Я заполнила анкету, которая пришла мне на почту, и отослала. Стандартные вопросы. Сколько я вешу, болею ли, какие принимаю лекарства. Я знала, что должна помочь.

А еще я написала пани Розе.

Здравствуйте. Большое спасибо за встречу и приятный разговор. Я многое поняла, но есть и вопросы. Вот один из них: осталось несколько вещей после моего покойного мужа… Может, вам, в хосписе, что-то пригодится? Если да, я с удовольствием их привезу.

С наилучшими пожеланиями.

Гражина Стшигелъская

*

В хоспис я смогла поехать только через два дня. Утро у меня было трудное, пришлось утешать Стасика.

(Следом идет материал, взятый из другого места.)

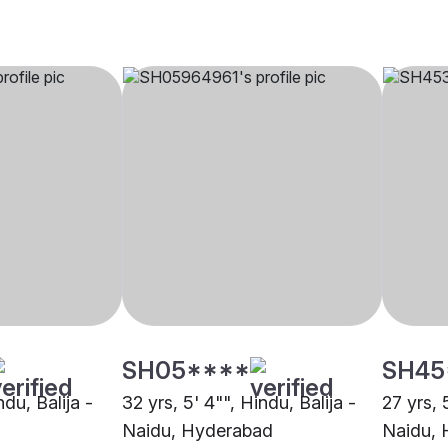
SH05****
SH45
ndu, Balija -
32 yrs, 5' 4"", Hindu, Balija -
27 yrs, 
Naidu, Hyderabad
Naidu,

Он прибежал ко мне утром с криком, что Тобик, его любимый хомяк, не двигается. Каждое утро, едва проснувшись, он бежал к своему любимцу поздороваться. Но на этот раз он увидел, что Тобик лежит неподвижно. Взял его в руки, но тот не подавал признаков жизни.

– Стась. Тобик за радужным мостом…

– За каким еще мостом? Я хочу, чтобы Тобик был здесь! – плакал малыш.

– Сынок, – я крепко обняла его. – Тобик умер. Так иногда бывает. Хомяки, к сожалению, живут недолго…

– Не хочу, чтобы он умер!

Я обнимала его и гладила, а когда он успокоился, то спросил со слезами на глазах:

– Мама, а ты тоже когда-нибудь умрешь?

– Да, – сказала я. – Но только когда стану очень старой.

– А Тобик был очень старый?

– Для хомяка – да. Люди живут намного дольше…

– Мама, но если люди живут дольше, то почему папа умер?

– Так иногда бывает, сынок.

– Значит, Тобик и папа сейчас вместе? И папа сможет с ним поиграть?

– Обязательно.

– А как ты думаешь, он купит ему какую-нибудь игрушку?

Это был трудный разговор. Стась не помнил смерти отца. Смерть хомяка была первой потерей, с которой ему пришлось столкнуться.

Тогда я подумала о человеке, который ждет трансплантации. Может, у него тоже есть дети? Может, они тоже ждут, когда им кто-то поможет, и им не придется переживать трагедию несравненно большую, чем та, которую сейчас переживает мой сын?